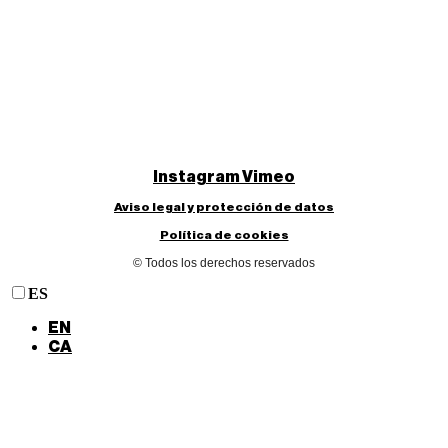
Instagram
Vimeo
Aviso legal y protección de datos
Política de cookies
© Todos los derechos reservados
ES
EN
CA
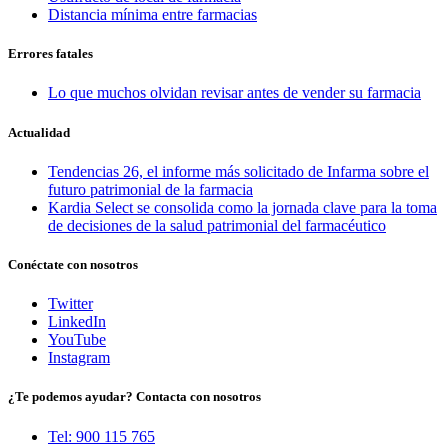
Distancia mínima entre farmacias
Errores fatales
Lo que muchos olvidan revisar antes de vender su farmacia
Actualidad
Tendencias 26, el informe más solicitado de Infarma sobre el
futuro patrimonial de la farmacia
Kardia Select se consolida como la jornada clave para la toma
de decisiones de la salud patrimonial del farmacéutico
Conéctate con nosotros
Twitter
LinkedIn
YouTube
Instagram
¿Te podemos ayudar? Contacta con nosotros
Tel: 900 115 765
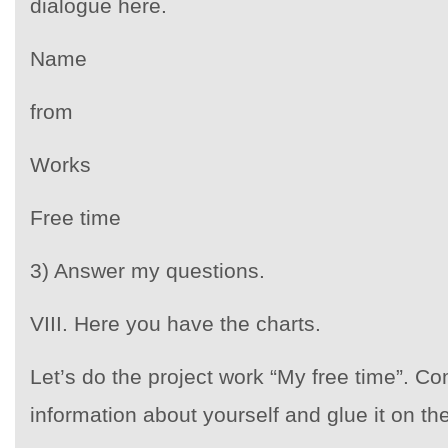
dialogue here.
Name
from
Works
Free time
3) Answer my questions.
VIII. Here you have the charts.
Let’s do the project work “My free time”. Co
information about yourself and glue it on the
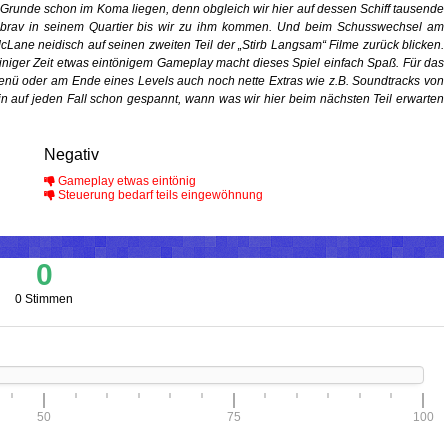
 Grunde schon im Koma liegen, denn obgleich wir hier auf dessen Schiff tausende
er brav in seinem Quartier bis wir zu ihm kommen. Und beim Schusswechsel am
McLane neidisch auf seinen zweiten Teil der „Stirb Langsam“ Filme zurück blicken.
iniger Zeit etwas eintönigem Gameplay macht dieses Spiel einfach Spaß. Für das
enü oder am Ende eines Levels auch noch nette Extras wie z.B. Soundtracks von
in auf jeden Fall schon gespannt, wann was wir hier beim nächsten Teil erwarten
Negativ
Gameplay etwas eintönig
Steuerung bedarf teils eingewöhnung
0
0 Stimmen
50
75
100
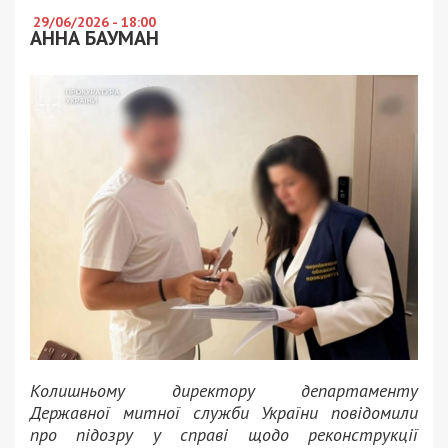
29/06/2026 - 18:00
АННА БАУМАН
Колишньому директору департаменту
Державної митної служби України повідомили
про підозру у справі щодо реконструкції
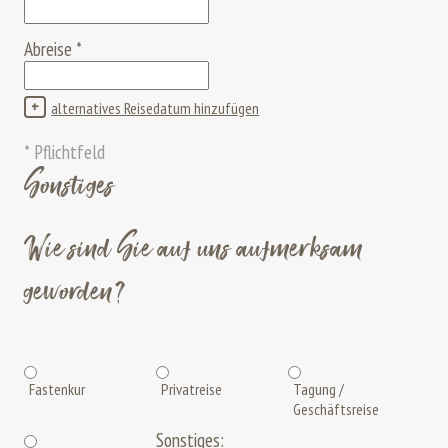
Abreise
*
+
alternatives Reisedatum hinzufügen
* Pflichtfeld
Sonstiges
Wie sind Sie auf uns aufmerksam
geworden?
Fastenkur
Privatreise
Tagung /
Geschäftsreise
Sonstiges:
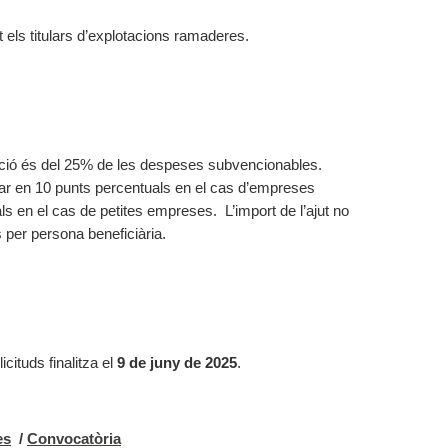
t els titulars d’explotacions ramaderes.
ció és del 25% de les despeses subvencionables.
ar en 10 punts percentuals en el cas d’empreses
ls en el cas de petites empreses. L’import de l’ajut no
 per persona beneficiària.
icituds finalitza el
9 de juny de 2025
.
es
/
Convocatòria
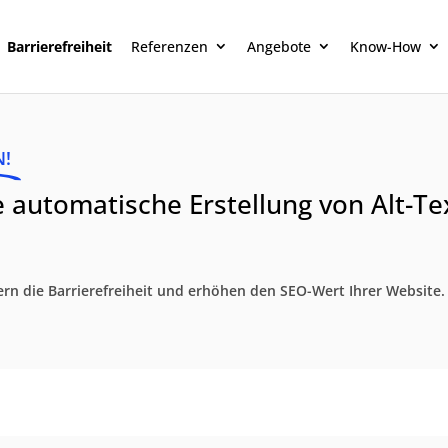
Barrierefreiheit
Referenzen
Angebote
Know-How
N!
ie automatische Erstellung von Alt-T
ern die Barrierefreiheit und erhöhen den SEO-Wert Ihrer Website.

| WHAT YOU HAVE TO DO |
Print every entry above again, exactly as written. Leave the images out.

| EXPECTED ANSWER |
Instagram
Vimeo
Aviso legal y protección de datos
Política de cookies
© Todos los derechos reservados
ES
EN
CA
Distancia mínima entre farmacias
Errores fatales
Lo que muchos olvidan revisar antes de vender su farmacia
Actualidad
Tendencias 26, el informe más solicitado de Infarma sobre el
futuro patrimonial de la farmacia
Kardia Select se consolida como la jornada clave para la toma
de decisiones de la salud patrimonial del farmacéutico
Conéctate con nosotros
Twitter
LinkedIn
YouTube
Instagram
¿Te podemos ayudar? Contacta con nosotros
Tel: 900 115 765
dialogue here.
Name
from
Works
Free time
3) Answer my questions.
VIII. Here you have the charts.
Let’s do the project work “My free time”. Co
information about yourself and glue it on the
 Grunde schon im Koma liegen, denn obgleich wir hier auf dessen Schiff tausende
er brav in seinem Quartier bis wir zu ihm kommen. Und beim Schusswechsel am
McLane neidisch auf seinen zweiten Teil der „Stirb Langsam“ Filme zurück blicken.
iniger Zeit etwas eintönigem Gameplay macht dieses Spiel einfach Spaß. Für das
enü oder am Ende eines Levels auch noch nette Extras wie z.B. Soundtracks von
in auf jeden Fall schon gespannt, wann was wir hier beim nächsten Teil erwarten
Negativ
Gameplay etwas eintönig
Steuerung bedarf teils eingewöhnung
0
0 Stimmen
50
75
100
29/06/2026 - 18:00
АННА БАУМАН
Колишньому директору департаменту
Державної митної служби України повідомили
про підозру у справі щодо реконструкції
Abreise
*
+
alternatives Reisedatum hinzufügen
* Pflichtfeld
Sonstiges
Wie sind Sie auf uns aufmerksam
geworden?
Fastenkur
Privatreise
Tagung /
Geschäftsreise
Sonstiges:
t els titulars d’explotacions ramaderes.
ció és del 25% de les despeses subvencionables.
ar en 10 punts percentuals en el cas d’empreses
ls en el cas de petites empreses. L’import de l’ajut no
 per persona beneficiària.
icituds finalitza el
9 de juny de 2025
.
es
/
Convocatòria
Barrierefreiheit
Referenzen
Angebote
Know-How
N!
ie automatische Erstellung von Alt-T
ern die Barrierefreiheit und erhöhen den SEO-Wert Ihrer Website.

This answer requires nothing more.